Today is the final filing day for those in opposition to the American Airlines/US Airways (AA/US) merger. The merger rules and regulations allow objectors to the settlement to file comments that must be addressed by the Department of Justice (DOJ) prior to the final approval of the merger. A collection of consumer groups, including the Consumer Travel Alliance, will be making such filings today.
There will be very legal submissions full of footnotes arguing that the settlement agreed to between AA/US and the DOJ does not provide proper remedies to the original complaint filed by DOT. The Consumer Travel Alliance (CTA) has signed onto those comments. Then, there will be a separate set of comments filed by CTA arguing that more needs to be done to inject competition into the airline system that is being wrung out of it by this merger.
Though DOJ has included divestitures of slots at Washington-Reagan Airport and LaGuardia, together with facility divestitures at some of the largest airports across the country, more needs to be done to change the aviation competition landscape.
These arguments cross the jurisdictional boundaries between the DOJ and the Department of Transportation (DOT). However, it is important that DOJ comment on them and their importance in the airline competition universe and the ability of consumers to effectively compare complete prices across airlines.
These issues must be addressed by DOJ as anti-competitive issues that hinder the operation of a free aviation marketplace. DOJ may not have jurisdictional authority, however, addressing these issues goes hand-in-glove with DOJ’s efforts to transform airline competition and insure effective comparison shopping.
#1 Airlines must disclose baggage and seat reservation ancillary fees prior to airfare purchase.
As long as airlines have the ability to thwart the consumers’ ability to easily compare prices across airlines, passengers are at a disadvantage. Airfares these days are only one facet of the total cost of travel.
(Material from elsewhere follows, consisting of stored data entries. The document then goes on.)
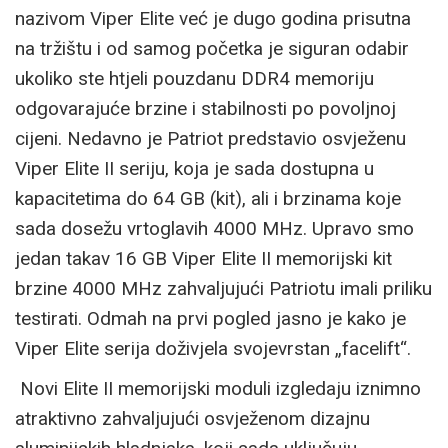
nazivom Viper Elite već je dugo godina prisutna
na tržištu i od samog početka je siguran odabir
ukoliko ste htjeli pouzdanu DDR4 memoriju
odgovarajuće brzine i stabilnosti po povoljnoj
cijeni. Nedavno je Patriot predstavio osvježenu
Viper Elite II seriju, koja je sada dostupna u
kapacitetima do 64 GB (kit), ali i brzinama koje
sada dosežu vrtoglavih 4000 MHz. Upravo smo
jedan takav 16 GB Viper Elite II memorijski kit
brzine 4000 MHz zahvaljujući Patriotu imali priliku
testirati. Odmah na prvi pogled jasno je kako je
Viper Elite serija doživjela svojevrstan „facelift“.
Novi Elite II memorijski moduli izgledaju iznimno
atraktivno zahvaljujući osvježenom dizajnu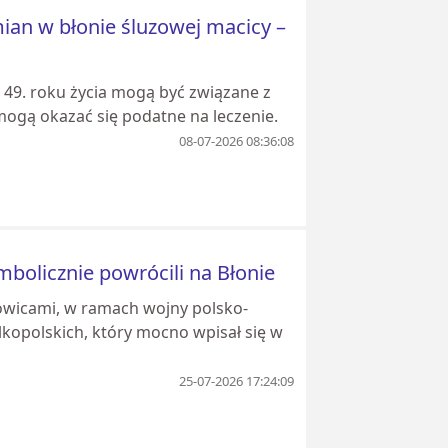
ian w błonie śluzowej macicy –
49. roku życia mogą być związane z
mogą okazać się podatne na leczenie.
08-07-2026 08:36:08
mbolicznie powrócili na Błonie
rowicami, w ramach wojny polsko-
lkopolskich, który mocno wpisał się w
25-07-2026 17:24:09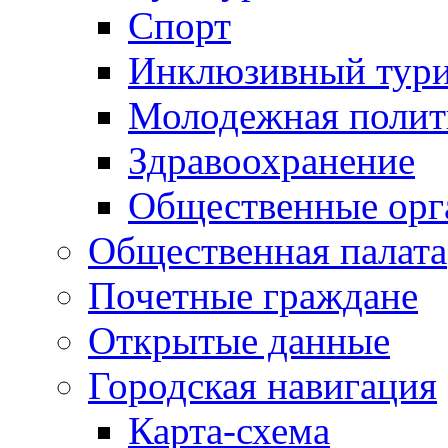
Спорт
Инклюзивный тур
Молодежная полит
Здравоохранение
Общественные орг
Общественная палата
Почетные граждане
Открытые данные
Городская навигация
Карта-схема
Baggage fees and seat reservation fees can add significantly to airfares. For most airlines, these costs are not disclosed during the airline ticket purchasing process. At a minimum, baggage fees and seat reservation fees (with their permutations and exclusions based on elite frequent flier levels and credit card used for purchase) must be disclosed prior to purchase and should be available for purchase through whatever channel airlines choose to sell their tickets.
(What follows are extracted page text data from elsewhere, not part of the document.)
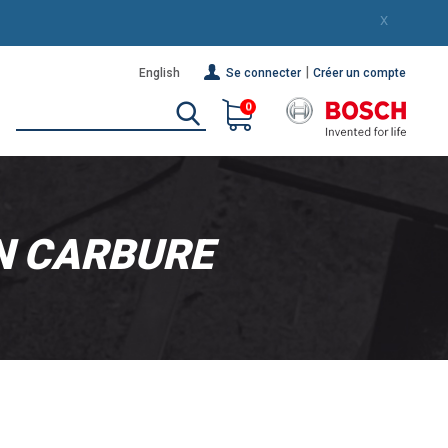
X
|
English
Se connecter
Créer un compte
0
EN CARBURE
Only with such full disclosure of pricing data can software developers, GDSs, online travel agencies and others work to create new software to handle the increasingly complex ancillary fee data. Without the release of this pricing data by the airlines, developers cannot create new systems to make airline ticket purchases more consumer-friendly.
#2 Airlines must clearly disclose code-shares and note other contracts of carriage.
Airline passengers are finding it harder to uncover the actual operator of flights within alliance partners who use extensive code-sharing. Yes, there is notice, but it is deceptively difficult to uncover during the booking process. Plus, when code-share partners operate flights, there is no clear information presented to consumers about:
• Which contract of carriage applies — the marketing carrier with its airline code on the flight number, or the operating carrier?
• Which baggage fees and rules apply — those of the marketing carrier with its airline code on the flight number, or the operating carrier? Does carry-on baggage fall under the US marketing carrier’s rules or is it governed by the code-share partner’s rules and regulations?
#3 DOJ should take a public stand against antitrust immunity agreements between airlines.
Antitrust immunity agreements are mergers in disguise. Through regulatory slight-of-hand, airlines are permitted to openly collude on prices in marketing and setting schedules. Airline partners with antitrust immunity agreements have set up joint ventures on routes granted such immunity that have their own operational organization and government structure. Delta Air Lines does not operate transatlantic flights. Air France does not operate transatlantic flights. Their joint venture does. The same goes for antitrust immunity agreements between United Airlines and Lufthansa or between American Airlines and British Airlines.
Current antitrust immunity agreements significantly harm consumers by eliminating competition. Just as a merger between American Airlines and British, Delta and Air France/KLM, or United and Lufthansa would stop much transatlantic competition, these misdirected, DOT-approved antitrust alliances have stripped the American and international aviation marketplace of much of its competition, harming consumers worldwide.
These are three issues that DOJ should comment on as it moves forward to approve the final merger agreement. The hard and creative work that the DOJ lawyers have done in attempting to transform the domestic airline market in response to this most recent merger between American Airlines and US Airways needs to be complimented by a similar re-examination of anticompetitive issues governed by DOT.
The work that DOJ has started needs to be finished by DOT. Consumers will only be able to enjoy full competition across airlines when divestitures directed by DOJ are combined with full disclosure of the total cost of travel across all channels where airline tickets are sold; when code-sharing arrangements are clarified or eliminated as deceptive; and when antitrust immunity agreements are repealed.
There is still a lot of work to be done to protect consumers from the loss of competition. DOJ has takes some good first steps. Now, DOT needs to step up to the plate, with clear encouragement from DOJ, to re-establish a more competitive airline market that will allow the free market to work effectively in the skies.